32 Thus they made a covenant at Beersheba: then Abimelech rose up, and Phichol the chief captain of his host, and they returned into the land of the Philistines.
33 And Abraham planted a grove in Beersheba, and called there on the name of the Lord, the everlasting God.
34 And Abraham sojourned in the Philistines’ land many days.
Wells were very important because water was scarce because Canaan had no significant rivers. A well had been dug on Abraham’s land. It was rightfully his, but it had been taken away. I find in this passage some good advice when dealing with a conflict.
- Approach the situation under the control of God’s Spirit and not in your flesh. Abimelech told Abraham in verse 22, “God is with you in all you do.” He didn’t come with an angry spirit. His attitude made it obvious that he was walking with God.
It’s sometimes hard to get our emotions in check, but we will be received so much better if we will be walking with God so that we come with a peaceful, loving spirit.
- Ask questions, rather than making an accusation. A question will soften the heart, but an accusation hardens the spirit. It appears that Abraham probably asked Abimelech about the well because of his response in verse 26.
Saying, “You always,” or “you never!” will only make a person bristle up and be on the defensive. Asking a question like, “It seemed like this is what you were saying, am I correct?” is so much softer than telling it like you assumed it was.
- A loving gesture, such as a gift will pacify anger. Abraham gives a generous gift to Abimelech. He gave sheep, oxen and lambs. The gift was to prove that the well did indeed belong to Abraham. It was kind of like a consolation prize! It sealed the deal they made. The matter was taken care of and this was proof.
The gift is not to be a bribe. This is a gesture of love and given with a heart to mend the wrong.
Years ago I had a neighbor who was just a mean-hearted woman. She was offended by my husband by something that was totally innocent on his part. We tried and tried to explain and make amends. Finally one day the Lord put something on my heart that I could do for her and I decided to make one more attempt at breeching the situation.
Because she kept her young grandchildren every day, I thought she might appreciate some toys my girls had outgrown. I knew her grands would enjoy these toys that were still in great condition, so I boxed them up, along with a loaf of bread. I crossed the street, my heart pounding. When her husband opened the door I asked if I could speak with his wife. He looked quite surprised, but went and got her. She came to the door in a huff. I quickly offered her the box of toys for the children. She started to resist, but I implored,
“I’d love for your grandchildren to have these. They’re all cleaned up and in perfect condition.”

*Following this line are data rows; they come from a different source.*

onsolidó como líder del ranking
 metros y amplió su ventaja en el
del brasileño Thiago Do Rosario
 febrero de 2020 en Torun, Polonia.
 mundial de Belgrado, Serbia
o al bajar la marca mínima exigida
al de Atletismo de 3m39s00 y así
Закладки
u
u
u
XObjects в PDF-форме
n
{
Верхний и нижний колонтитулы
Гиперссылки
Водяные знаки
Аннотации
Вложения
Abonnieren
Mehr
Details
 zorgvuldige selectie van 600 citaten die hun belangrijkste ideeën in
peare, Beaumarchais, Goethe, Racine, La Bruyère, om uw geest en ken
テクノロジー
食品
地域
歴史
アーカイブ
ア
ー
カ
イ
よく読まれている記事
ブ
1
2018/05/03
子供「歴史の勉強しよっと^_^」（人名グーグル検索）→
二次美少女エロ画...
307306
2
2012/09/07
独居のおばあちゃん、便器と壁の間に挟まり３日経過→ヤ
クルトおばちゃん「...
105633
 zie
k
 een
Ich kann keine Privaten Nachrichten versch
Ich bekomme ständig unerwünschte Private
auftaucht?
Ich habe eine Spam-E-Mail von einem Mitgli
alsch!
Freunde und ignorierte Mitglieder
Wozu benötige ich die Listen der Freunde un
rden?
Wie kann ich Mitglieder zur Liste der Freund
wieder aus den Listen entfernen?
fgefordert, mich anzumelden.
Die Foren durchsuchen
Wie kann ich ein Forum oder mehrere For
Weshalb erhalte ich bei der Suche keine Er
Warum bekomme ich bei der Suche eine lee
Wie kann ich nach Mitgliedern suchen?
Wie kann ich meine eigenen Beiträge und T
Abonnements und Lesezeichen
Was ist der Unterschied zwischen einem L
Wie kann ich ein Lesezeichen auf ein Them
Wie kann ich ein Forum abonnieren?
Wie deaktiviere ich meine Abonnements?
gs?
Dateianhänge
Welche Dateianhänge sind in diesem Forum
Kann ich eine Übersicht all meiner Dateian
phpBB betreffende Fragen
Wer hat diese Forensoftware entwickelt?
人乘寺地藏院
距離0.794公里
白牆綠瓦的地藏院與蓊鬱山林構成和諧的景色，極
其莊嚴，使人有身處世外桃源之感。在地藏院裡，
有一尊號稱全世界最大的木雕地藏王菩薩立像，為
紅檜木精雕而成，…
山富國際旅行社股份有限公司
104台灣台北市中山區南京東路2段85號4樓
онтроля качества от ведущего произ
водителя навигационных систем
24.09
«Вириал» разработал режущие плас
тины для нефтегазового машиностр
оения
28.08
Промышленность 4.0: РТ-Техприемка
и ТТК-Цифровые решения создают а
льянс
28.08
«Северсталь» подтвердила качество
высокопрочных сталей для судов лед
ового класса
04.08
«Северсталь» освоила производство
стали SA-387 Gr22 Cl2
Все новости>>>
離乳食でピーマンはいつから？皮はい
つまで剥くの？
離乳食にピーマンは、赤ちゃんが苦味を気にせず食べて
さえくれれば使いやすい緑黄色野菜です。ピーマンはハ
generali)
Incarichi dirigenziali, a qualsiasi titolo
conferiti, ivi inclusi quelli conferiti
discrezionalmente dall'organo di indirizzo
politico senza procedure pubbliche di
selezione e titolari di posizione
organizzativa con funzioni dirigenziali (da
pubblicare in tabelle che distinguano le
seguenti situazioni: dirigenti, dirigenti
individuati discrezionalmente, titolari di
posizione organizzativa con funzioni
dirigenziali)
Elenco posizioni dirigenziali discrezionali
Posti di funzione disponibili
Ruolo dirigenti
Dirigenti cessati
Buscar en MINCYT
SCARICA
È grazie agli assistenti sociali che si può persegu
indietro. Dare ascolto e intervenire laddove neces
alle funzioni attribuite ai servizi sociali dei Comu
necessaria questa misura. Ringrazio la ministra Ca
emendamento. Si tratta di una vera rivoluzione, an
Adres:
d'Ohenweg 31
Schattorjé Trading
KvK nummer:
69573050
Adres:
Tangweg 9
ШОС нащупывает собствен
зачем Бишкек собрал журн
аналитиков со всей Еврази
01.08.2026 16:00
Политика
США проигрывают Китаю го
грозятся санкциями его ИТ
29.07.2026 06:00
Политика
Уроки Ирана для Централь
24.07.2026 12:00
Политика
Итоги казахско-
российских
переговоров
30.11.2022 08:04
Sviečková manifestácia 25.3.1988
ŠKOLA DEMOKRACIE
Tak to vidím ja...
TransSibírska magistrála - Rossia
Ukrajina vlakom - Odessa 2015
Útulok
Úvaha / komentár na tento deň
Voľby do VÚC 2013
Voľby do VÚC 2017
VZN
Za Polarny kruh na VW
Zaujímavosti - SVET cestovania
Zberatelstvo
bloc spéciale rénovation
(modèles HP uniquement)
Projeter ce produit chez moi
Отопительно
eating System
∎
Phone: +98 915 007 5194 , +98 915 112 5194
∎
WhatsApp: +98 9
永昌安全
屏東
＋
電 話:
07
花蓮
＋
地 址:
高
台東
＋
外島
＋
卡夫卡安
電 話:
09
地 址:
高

She finally did reach out and take them. I assured her that we truly wanted to be friendly neighbors and were here for her, should she ever need us.
That was the last time I spoke with her before we moved. Though we were never “close friends,” I’m thankful that the last time we had a conversation, it was a civil one, and that I had done what the Lord prompted me to do in an attempt to mend any offense.
Sometimes the conflict will be mended, as it was in Abraham’s case. Sometimes, as happened in my case, only our own heart will be mended because we did what the Lord required of us in this difficulty.
When it was all said and done, Abraham Called on the name of the LORD, the Everlasting God. One commentator said,
Even through this time of conflict in his family and among his neighbors, Abraham kept a real, live walk with God. Conflict did not drive him away from God, but he allowed it to push him closer to the LORD
Your conflict can do the same thing for you! Just keep walking with the Lord.